Da mesma forma, a restrição da circulação de caminhões pelas veias
arteriais de São Paulo foi anunciada sem que se pensasse em alternativas
para os entregadores.
Faz muito tempo que os agora chamados “ecochatos” e urbanistas avisam: a
cidade vai parar. A cada ano são anunciados com trombetas os números
recordes sobre emplacamento de carros. A renda dos consumidores sobe e,
em vez de irem para Meca, a classe média vai às concessionárias – e de
lá para os mesmos lugares, os mesmos parques, os mesmos shoppings, as
mesmas padarias, os mesmos cinemas. Até para correr no Ibirapuera (a pé)
andam quilômetros (de carro) só para estacionar.
Na metrópole, há anos ciclistas pedem espaço e usuários de transporte
público clamam por serviços decentes, vias alternativas, faixas
exclusivas. Mas, em ano eleitoral, é sempre mais fácil jogar de vez a
água suja com o bebê junto.
Foi o que aconteceu no protesto dos caminhoneiros. Prejudicada pela
canetada, que deixou como opção trabalhar à noite (sob o risco de
assalto) ou ampliar o trajeto (de novo, por falta de alternativas), a
categoria simplesmente decidiu parar. Em três dias, a maior metrópole do
País entrou em parafuso. “Não nos querem na cidade, vamos embora dela”.
Foi com restrição que os caminhoneiros responderam às restrições. E
restrições não somente de circulação, mas de diálogo. Assim, lançaram
aos esfomeados paulistanos só dois milhões de litros de combustíveis em
dois dias (a média diária é de 20 a 30 milhões), dos quais apenas 10%
chegou aos postos.
O racionamento nas praças do consumidor final transformou São Paulo numa
cidade cenográfica perfeita para a série de filmes Mad Max, a sequência
futurista de George Miller em que a falta de combustíveis levava os
homens a se matar como bichos primatas.
Pois
na quarta-feira 7 veio a notícia, por meio dos portais, de que um homem
foi assassinado a tiros enquanto abastecia. A primeira suspeita – a
essa altura praticamente descartada porque o criminoso fugiu a pé – foi
que o sujeito havia furado a fila para abastecer.
Ainda que delirante, a desconfiança já acusava a paranoia: a realidade
da cidade (que já tem ares de fim de mundo com suas áreas verdes
escassas, rios poluídos, gente de cara amarrada no trânsito passando por
cima de pedestres e ciclistas como papel) estava a cara da ficção.
Gerentes de postos de gasolina colocavam o preço do produto na
estratosfera e iam para a cadeia por prática abusiva; caminhões-tanque
eram escoltados pela polícia como se levassem água para o que restava de
uma humanidade sedenta; os usuários entraram em parafuso e eram capazes
de vender a mãe por uma jarra de petróleo bruto, o mesmo material que
há quase um século jorra com sangue e bombas no Oriente Médio, seu maior
polo produtor.
A cretinice era tamanha que parecia difícil acreditar nos relatos à la
classe média sofre publicados nos jornais.

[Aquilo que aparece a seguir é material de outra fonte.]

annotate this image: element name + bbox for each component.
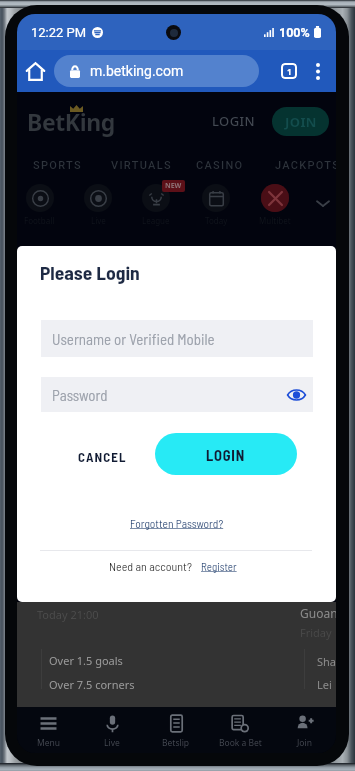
staticText: LOGIN: [212, 112, 256, 130]
button[interactable]: League: [135, 184, 177, 226]
staticText: Over 1.5 goals: [49, 653, 123, 668]
staticText: Football: [24, 215, 55, 226]
staticText: 12:22 PM: [31, 25, 87, 40]
staticText: Join: [297, 737, 312, 749]
button[interactable]: JACKPOTS: [275, 150, 336, 180]
button[interactable]: SPORTS: [33, 150, 107, 180]
staticText: Sha: [317, 654, 336, 669]
button[interactable]: LOGIN: [206, 106, 262, 136]
staticText: VIRTUALS: [111, 159, 172, 172]
button[interactable]: Live: [77, 184, 119, 226]
staticText: Forgotten Password?: [130, 516, 224, 530]
button[interactable]: CASINO: [196, 150, 270, 180]
staticText: Please Login: [40, 260, 140, 283]
staticText: 1: [287, 66, 292, 77]
button[interactable]: Tabs: [276, 58, 302, 84]
staticText: Multibet: [259, 215, 291, 226]
staticText: Live: [104, 737, 120, 749]
staticText: NEW: [165, 181, 182, 191]
staticText: Need an account?: [109, 559, 192, 573]
staticText: Password: [52, 386, 108, 404]
button[interactable]: JOIN: [272, 107, 329, 136]
button[interactable]: Expand: [310, 190, 336, 216]
staticText: BetKing: [27, 106, 115, 137]
staticText: CANCEL: [78, 449, 127, 465]
button[interactable]: Live: [80, 707, 144, 753]
button[interactable]: Password: [41, 377, 313, 412]
staticText: Today 21:00: [37, 607, 99, 622]
button[interactable]: Join: [272, 707, 336, 753]
staticText: CASINO: [196, 159, 244, 172]
button[interactable]: Forgotten Password?: [122, 511, 232, 535]
button[interactable]: Home: [20, 56, 50, 86]
button[interactable]: Menu: [17, 707, 80, 753]
button[interactable]: Book a Bet: [208, 707, 272, 753]
staticText: Today: [205, 215, 228, 226]
staticText: JACKPOTS: [275, 159, 336, 172]
button[interactable]: Betslip: [144, 707, 208, 753]
staticText: Username or Verified Mobile: [52, 330, 215, 348]
button[interactable]: VIRTUALS: [111, 150, 185, 180]
button[interactable]: More options: [305, 58, 331, 84]
staticText: Register: [201, 560, 237, 573]
staticText: Friday: [300, 625, 332, 640]
button[interactable]: Today: [195, 184, 237, 226]
button[interactable]: CANCEL: [66, 439, 139, 475]
staticText: Lei: [317, 677, 332, 692]
staticText: SPORTS: [33, 159, 82, 172]
button[interactable]: Username or Verified Mobile: [41, 320, 313, 357]
button[interactable]: Football: [18, 184, 60, 226]
staticText: Book a Bet: [219, 737, 262, 749]
staticText: Betslip: [162, 737, 190, 749]
staticText: Live: [91, 215, 106, 226]
staticText: LOGIN: [206, 446, 246, 463]
staticText: League: [142, 215, 170, 226]
button[interactable]: Register: [201, 560, 237, 573]
button[interactable]: LOGIN: [155, 433, 297, 475]
staticText: 100%: [279, 25, 310, 40]
staticText: Over 7.5 corners: [49, 677, 135, 692]
staticText: Menu: [37, 737, 61, 749]
staticText: JOIN: [285, 113, 317, 131]
staticText: Guoan: [300, 605, 336, 621]
staticText: m.betking.com: [90, 63, 184, 79]
button[interactable]: m.betking.com: [54, 55, 259, 87]
button[interactable]: Multibet: [254, 184, 296, 226]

Um motorista chegou a contar
que circulou por 20 postos em vários bairros e não encontrou nada.
Circulou como? De carro. Como este, os relatos se multiplicavam.

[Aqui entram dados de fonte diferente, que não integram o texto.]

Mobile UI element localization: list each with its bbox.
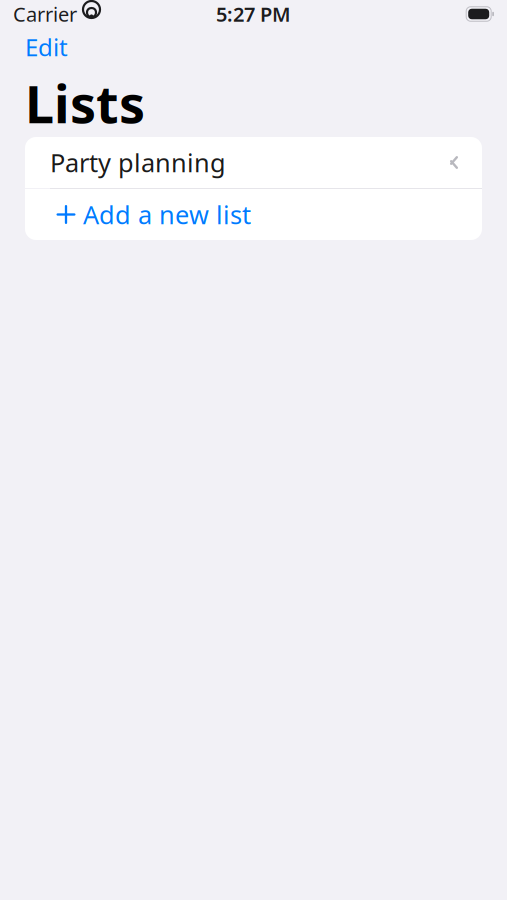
staticText: 5:27 PM: [216, 1, 291, 27]
staticText: Carrier: [13, 1, 77, 27]
button[interactable]: Add a new list: [25, 189, 482, 240]
button[interactable]: Edit: [0, 24, 93, 70]
staticText: Party planning: [50, 146, 226, 179]
staticText: Add a new list: [83, 198, 251, 231]
staticText: Lists: [25, 68, 145, 138]
staticText: Edit: [25, 31, 68, 63]
button[interactable]: Party planning: [25, 137, 482, 188]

Outro motorista amarrado pela crise preferiu levar os filhos para a
escola de táxi – que, até o fechamento deste texto, ainda usava
combustível ou derivado para circular. A queixa maior, no entanto, é
que, acostumado a acordar às 8h, teve de saltar da cama uma hora a menos
nos últimos dias…
Caso
por caso, a crise deixou exposta novamente a maneira irracional como
viramos escravos dos automóveis. Em vez de mobilização por demandas
coletivas, ainda restritas aos ciclistas mais engajados, vemos um modelo
ainda intacto de urbanização, em que poucos corredores de tráfego, como
as marginais, a Faria Lima e o Minhocão, concentram boa parte do
movimento sem vida ao redor, sem moradias nem parques ou áreas de
convivência.
Pelo contrário, a cidade cospe seus habitantes para lugares cada vez
mais distantes, e deixa como rastro apenas terreno fértil para a festa
da especulação, da qual só participam sedes das empresas capazes de
pagar aluguéis astronômicos para operar nessas vias.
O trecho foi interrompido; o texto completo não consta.